We investigated the patterns of macroalgal distribution in the Kattegat-Baltic region. Salinity played a significant role, but the influence of dispersal barriers was also significant. Furthermore, we found a strong numerical reduction of non-dominant species rather than dominant species. We also investigated patterns of macroalgal species diversity in Danish estuaries, species richness and abundance in communities in coastal waters, long-term-changes in a Danish estuary, and relationships between local abundance and range size of macroalgae in Scandinavia. The latter investigation shows that macroalgae obtain positive abundance-range size across large marine areas probably because of their continuity and restricted specializations of species composition among sites. The pattern of marine macroalgae is in contrast to the situation for terrestrial plants and animals, which do not exhibit significant abundance-range relationships in diverse and patchy terrestrial landscapes, but show positive relationships only within specific habitats.
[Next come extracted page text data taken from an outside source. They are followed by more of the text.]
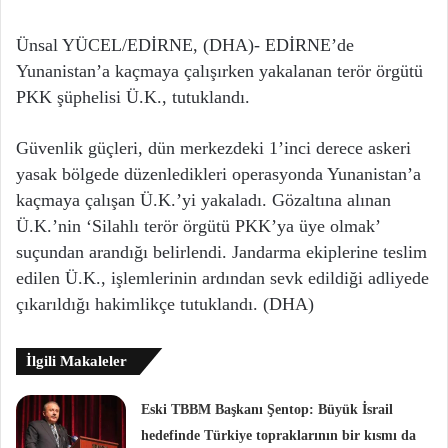
Ünsal YÜCEL/EDİRNE, (DHA)- EDİRNE’de
Yunanistan’a kaçmaya çalışırken yakalanan terör örgütü
PKK şüphelisi Ü.K., tutuklandı.
Güvenlik güçleri, dün merkezdeki 1’inci derece askeri
yasak bölgede düzenledikleri operasyonda Yunanistan’a
kaçmaya çalışan Ü.K.’yi yakaladı. Gözaltına alınan
Ü.K.’nin ‘Silahlı terör örgütü PKK’ya üye olmak’
suçundan arandığı belirlendi. Jandarma ekiplerine teslim
edilen Ü.K., işlemlerinin ardından sevk edildiği adliyede
çıkarıldığı hakimlikçe tutuklandı. (DHA)
İlgili Makaleler
Eski TBBM Başkanı Şentop: Büyük İsrail
hedefinde Türkiye topraklarının bir kısmı da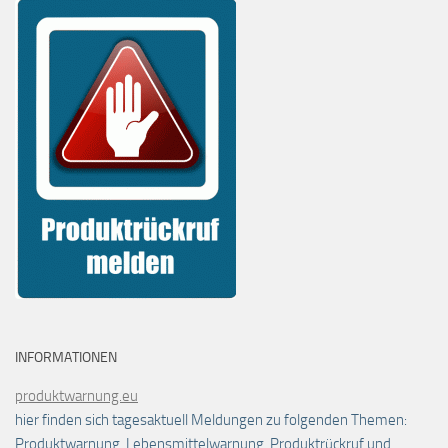
INFORMATIONEN
produktwarnung.eu
hier finden sich tagesaktuell Meldungen zu folgenden Themen:
Produktwarnung, Lebensmittelwarnung, Produktrückruf und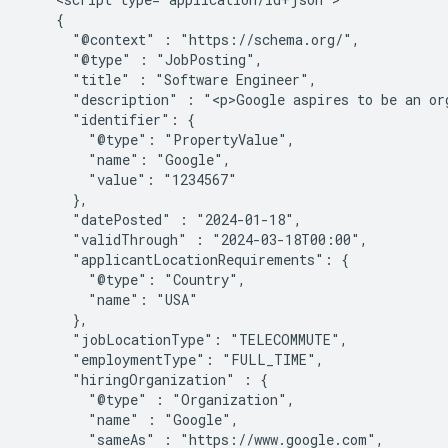
    {

      "@context" : "https://schema.org/",

      "@type" : "JobPosting",

      "title" : "Software Engineer",

      "description" : "<p>Google aspires to be an org
      "identifier": {

        "@type": "PropertyValue",

        "name": "Google",

        "value": "1234567"

      },

      "datePosted" : "2024-01-18",

      "validThrough" : "2024-03-18T00:00",

      "applicantLocationRequirements": {

        "@type": "Country",

        "name": "USA"

      },

      "jobLocationType": "TELECOMMUTE",

      "employmentType": "FULL_TIME",

      "hiringOrganization" : {

        "@type" : "Organization",

        "name" : "Google",

        "sameAs" : "https://www.google.com",
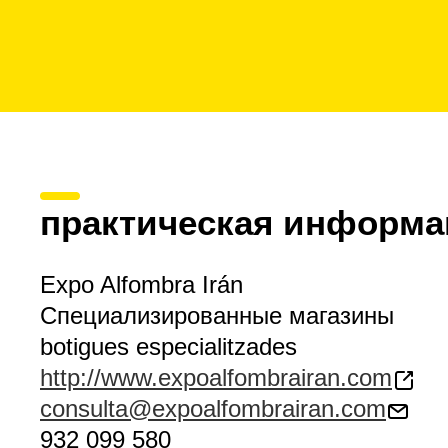
практическая информа
Expo Alfombra Irán
Специализированные магазины
botigues especialitzades
http://www.expoalfombrairan.com
consulta@expoalfombrairan.com
932 099 580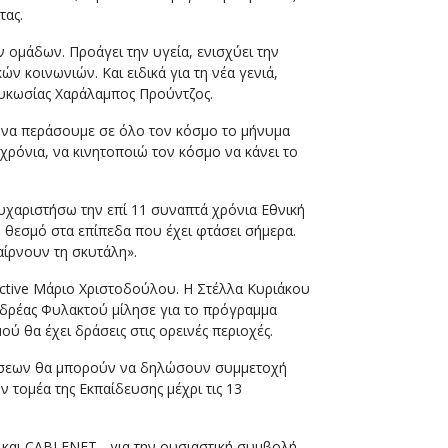
τας.
 ομάδων. Προάγει την υγεία, ενισχύει την
ν κοινωνιών. Και ειδικά για τη νέα γενιά,
Λευκωσίας Χαράλαμπος Προύντζος.
α να περάσουμε σε όλο τον κόσμο το μήνυμα
5 χρόνια, να κινητοποιώ τον κόσμο να κάνει το
χαριστήσω την επί 11 συναπτά χρόνια Εθνική
 θεσμό στα επίπεδα που έχει φτάσει σήμερα.
αίρνουν τη σκυτάλη».
ctive Μάριο Χριστοδούλου. Η Στέλλα Κυριάκου
δρέας Φυλακτού μίλησε για το πρόγραμμα
 θα έχει δράσεις στις ορεινές περιοχές.
ράσεων θα μπορούν να δηλώσουν συμμετοχή
ν τομέα της Εκπαίδευσης μέχρι τις 13
και CABLENET - για την ουσιαστική συμβολή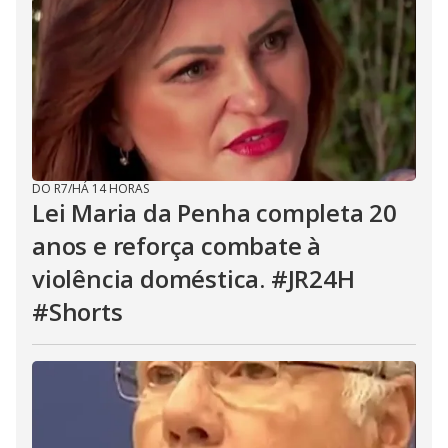
DO R7
/
HÁ 14 HORAS
Lei Maria da Penha completa 20
anos e reforça combate à
violência doméstica. #JR24H
#Shorts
Microsatellites are regions (loci) within an organism's genome that display a high degree of variability and therefore can be used to identify population substructure. In some cases, PCR primers developed to identify and quantify microsatellite loci in one species can be used in closely related species. In seaweeds, however, the degree of cross-reactivity is low and primers tend to be species-specific. Consequently, the primers we developed for use in the seaweed F. serratus can only be used for this species and in hybrids between F. serratus and another Fucus species. Other researchers will benefit from our primers when they address questions of population substructure of F. serratus in other geographic areas. The collective studies on F. serratus can be instrumental in addressing various conservation issues, such as the development of Marine Protection Areas and European Heritage sites of high Marine Biodiversity.